From the Nairobi International Book Fair 2013

It’s not easy to do a book fair. You have to find all these publishers and convince them to come together in one space and flog their ware. Those folks have enough on their plate what with convincing the government to get their book on the Ministry of Education approved list. Then there is the case of the sad people who have taken the work of being a writer. They write books and then they have to find people who are willing to buy and read their drivel whilst at the same time paying bills and leaving some over for beers.

Moran Publisher's Jerry Onyango, Petronilla Ogola and Samuel Ng'ang'a
Moran Publisher’s Jerry Onyango, Petronilla Ogola and Samuel Ng’ang’a

But somehow the folks of the Kenya Publishers Association have been able to do a book fair bringing together publishers and writers in Nairobi for the last 16 years. It is no mean feat if you ask me. I have been attending this fair pretty consistently for the last half decade and I have to say the biggest achievement is that it is still there.

The fair had its challenges of course. It’s never been one for the writers but one for publishers to hook up and make nice as they did their deals. The writers have always been a by-the-way as the publishers shone.

This year was even more full of challenges. The week before Kenya had just gone through some of the worst terror attacks in a long time as our Westgate Mall was taken down by some bad guys. This didn’t allow so many people to have so much confidence in the fair.
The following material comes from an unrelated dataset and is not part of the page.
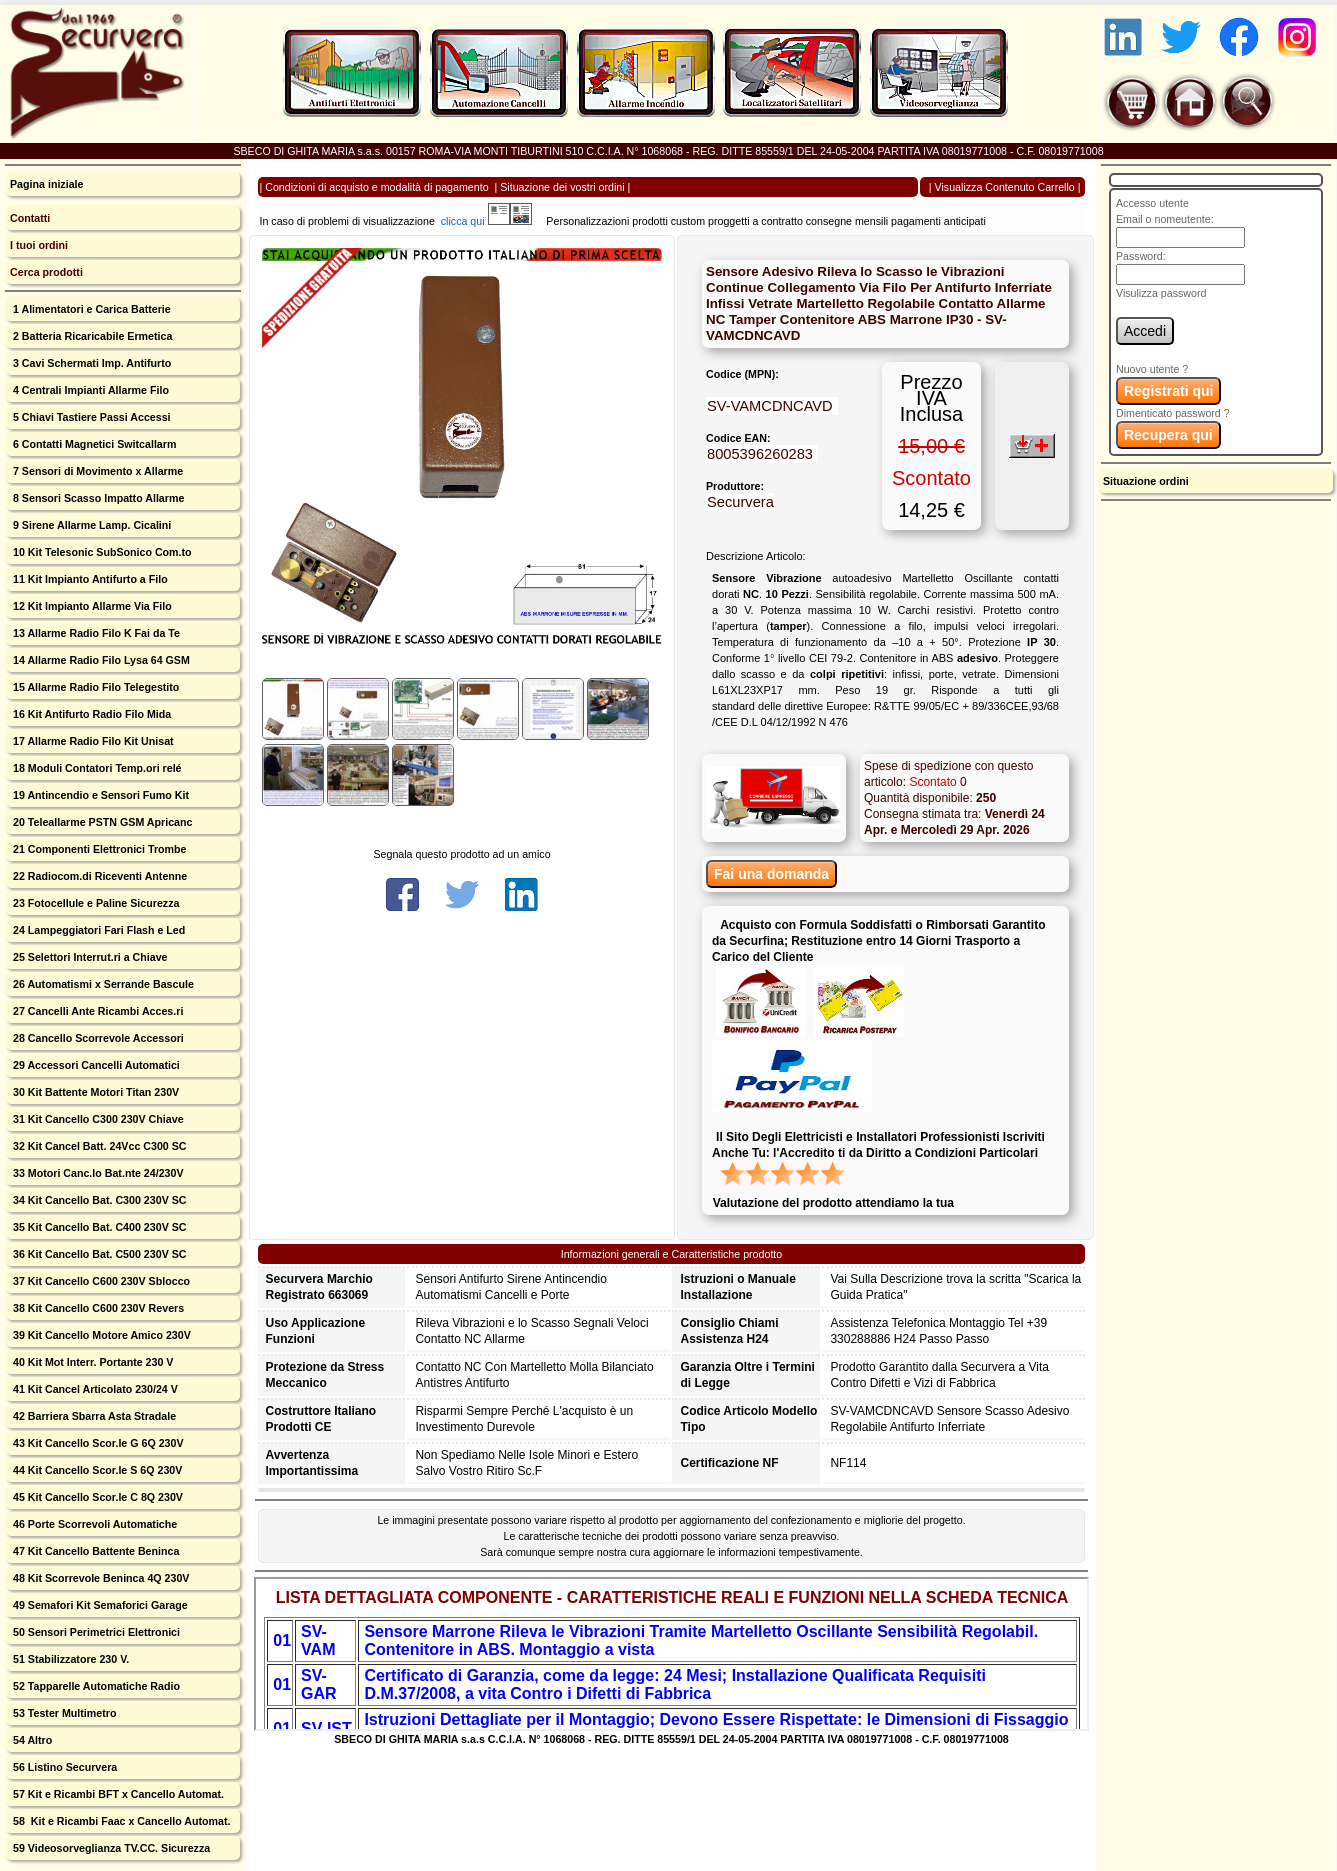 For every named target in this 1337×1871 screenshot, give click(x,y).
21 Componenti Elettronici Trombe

eKitabu exhibitor's Susan W. Kariuki, Mary Williams, Michael Ng'eno and Caroline Wanjiru
eKitabu exhibitors Susan W. Kariuki, Mary Williams, Michael Ng’eno, and Caroline Wanjiru

The guys organising the fair did their bit to mitigate the effects of these flaws. There was a lot of tightened security and this worked out quite well as the event is awash with school children with their schools and their parents. They were here to see a fair that was very child-friendly as they saw some of the best that the country has to offer the kids. Catching them while they are still young seems to be the policy that everyone approves.

Edith Marely, Danson Ng'ang'a and Catherine Kinyua
Edith Marely, Danson Ng’ang’a, and Catherine Kinyua

Then the issue with the authors seems to have been sorted out with the Authors Buffet which sees many writers launching books at the same time. It also allows many of them to meet and mingle and do things that writers do when they do which is exchange books and contacts. And drink perhaps?

The actual fair was the usual stuff I have gotten accustomed to with book stands with educational leanings with the usual suspects – East African Educational Publishers, Mountain Top Publishers, Longhorn Publishers et al – showing that their best educational book forward.

The creative writing guys were slim on the ground with Kwani? and their huge stand bringing showing off their latest Kwani 7 aka Kwani? Majuu about the way Kenyans fled abroad in the 1990s and how they fared out there. I got me a copy.

Margaret Muthee, Jalida Scheuerman and Elizabeth Wangari
Margaret Muthee, Jalida Scheuerman and Elizabeth Wangari

The fair ended with its traditional Jomo Kenyatta Literature Awards at the Intercontinental Hotel with Henry Ole Kutet winning the big English award for his Longhorn Publisher’s book Vanishing Herds.

I’m looking forward to next year’s fair as I suspect it will rock way much more than this one. But for one that happened just after we were attacked, this one went pretty well. Kudos to the Kenya Publishers Association.